Dear Friends,
Step into my study. Shall I fill you a pipe? Pour you a dram? Excellent!
I want to share with you the newest addition to the study. Over the past few years I have dabbled a bit with collecting and listening to vinyl records, or “LPs.” There are a lot of reasons for that.
First, it’s kind of romantic to put a record on a turntable. It’s just intentional in a way clicking “play” on Spotify or Apple Music isn’t. It takes work. You have to want to listen to this album at this moment in time.
Second, listening to vinyl helps one to recover from the attention deficit disorder that has plagued the music industry since the advent of the Internet. People no longer listen to albums. They listen to single songs, which they arrange in their own playlists. I am a bit more old school, and think the arrangement of a set of songs is itself part of the intended art. You can do that with CDs, of course, but it just isn’t as much fun.
Third, it is fun to look for records at thrift stores and book sales. You can find gems hidden in the stacks, and often you can buy them for a dollar. If you take home some artist from the 70s you’ve never heard of, put it on the record player and discover why you have never heard of said artist (i.e., it’s terrible), you’re not out much money for the experience.
Fourth—and I know there are many who would scoff at this notion—vinyl really does sound better. Maybe that’s too value-laden.

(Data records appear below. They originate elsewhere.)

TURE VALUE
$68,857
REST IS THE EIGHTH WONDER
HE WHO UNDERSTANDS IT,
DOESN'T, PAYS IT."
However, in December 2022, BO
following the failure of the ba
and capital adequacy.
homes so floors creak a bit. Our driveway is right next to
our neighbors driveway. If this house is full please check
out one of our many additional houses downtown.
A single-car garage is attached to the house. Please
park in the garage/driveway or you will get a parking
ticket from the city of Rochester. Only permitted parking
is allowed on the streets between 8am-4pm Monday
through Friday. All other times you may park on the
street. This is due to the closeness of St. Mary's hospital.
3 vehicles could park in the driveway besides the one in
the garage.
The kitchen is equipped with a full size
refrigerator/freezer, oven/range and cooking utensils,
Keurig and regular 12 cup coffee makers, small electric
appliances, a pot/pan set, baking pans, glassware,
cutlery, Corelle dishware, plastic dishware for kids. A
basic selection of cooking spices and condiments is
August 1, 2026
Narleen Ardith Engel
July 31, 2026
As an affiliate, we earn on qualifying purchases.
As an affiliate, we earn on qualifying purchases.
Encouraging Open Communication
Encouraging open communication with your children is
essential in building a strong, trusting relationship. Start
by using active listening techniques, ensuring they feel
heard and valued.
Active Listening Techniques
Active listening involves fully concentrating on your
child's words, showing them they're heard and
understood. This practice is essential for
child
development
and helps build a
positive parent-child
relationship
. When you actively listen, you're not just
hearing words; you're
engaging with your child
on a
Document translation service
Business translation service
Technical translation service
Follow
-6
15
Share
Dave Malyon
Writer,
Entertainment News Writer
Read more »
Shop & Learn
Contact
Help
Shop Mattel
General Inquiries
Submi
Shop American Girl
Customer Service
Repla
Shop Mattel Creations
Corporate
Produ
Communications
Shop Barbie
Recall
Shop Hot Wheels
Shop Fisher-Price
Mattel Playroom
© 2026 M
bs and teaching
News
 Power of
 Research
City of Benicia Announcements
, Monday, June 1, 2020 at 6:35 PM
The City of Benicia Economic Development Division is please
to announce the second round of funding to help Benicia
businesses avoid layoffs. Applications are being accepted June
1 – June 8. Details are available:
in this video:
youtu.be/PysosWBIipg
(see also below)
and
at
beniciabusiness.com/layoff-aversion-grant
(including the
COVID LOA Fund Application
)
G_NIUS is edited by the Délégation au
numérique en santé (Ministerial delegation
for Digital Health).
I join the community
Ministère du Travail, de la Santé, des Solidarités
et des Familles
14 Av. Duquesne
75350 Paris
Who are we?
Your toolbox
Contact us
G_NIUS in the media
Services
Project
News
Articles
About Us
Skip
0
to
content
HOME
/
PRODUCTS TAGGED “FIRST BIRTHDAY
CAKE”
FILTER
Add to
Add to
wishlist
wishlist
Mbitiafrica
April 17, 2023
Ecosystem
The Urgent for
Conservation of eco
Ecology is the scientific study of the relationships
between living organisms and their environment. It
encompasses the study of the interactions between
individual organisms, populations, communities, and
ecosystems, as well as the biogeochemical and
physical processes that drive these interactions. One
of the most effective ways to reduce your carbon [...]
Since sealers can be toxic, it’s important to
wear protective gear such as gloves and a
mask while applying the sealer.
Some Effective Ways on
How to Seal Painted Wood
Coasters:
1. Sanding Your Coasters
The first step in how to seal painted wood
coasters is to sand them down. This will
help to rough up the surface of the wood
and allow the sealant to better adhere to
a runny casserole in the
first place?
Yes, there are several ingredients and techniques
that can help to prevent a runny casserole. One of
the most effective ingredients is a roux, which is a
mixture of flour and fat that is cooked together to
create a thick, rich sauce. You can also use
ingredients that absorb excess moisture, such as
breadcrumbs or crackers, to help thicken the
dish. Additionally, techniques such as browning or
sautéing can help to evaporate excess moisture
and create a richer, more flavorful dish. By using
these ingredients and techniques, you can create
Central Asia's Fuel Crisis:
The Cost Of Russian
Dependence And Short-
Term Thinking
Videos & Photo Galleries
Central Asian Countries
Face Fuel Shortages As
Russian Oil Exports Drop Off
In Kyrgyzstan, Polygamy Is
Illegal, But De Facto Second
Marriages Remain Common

It sounds different. Digital music has a “brittleness” to it. Some might call it “crispness” or “clarity,” but I call it “brittle.” I think it actually takes switching to vinyl to really get what I’m saying. If I listen to Apple Music in my study all day, my ears get tired like they are getting slowly assaulted by sound. I find myself having to turn it off to give myself a break. Vinyl has a natural warmth that simply does not have this effect. It is more relaxing.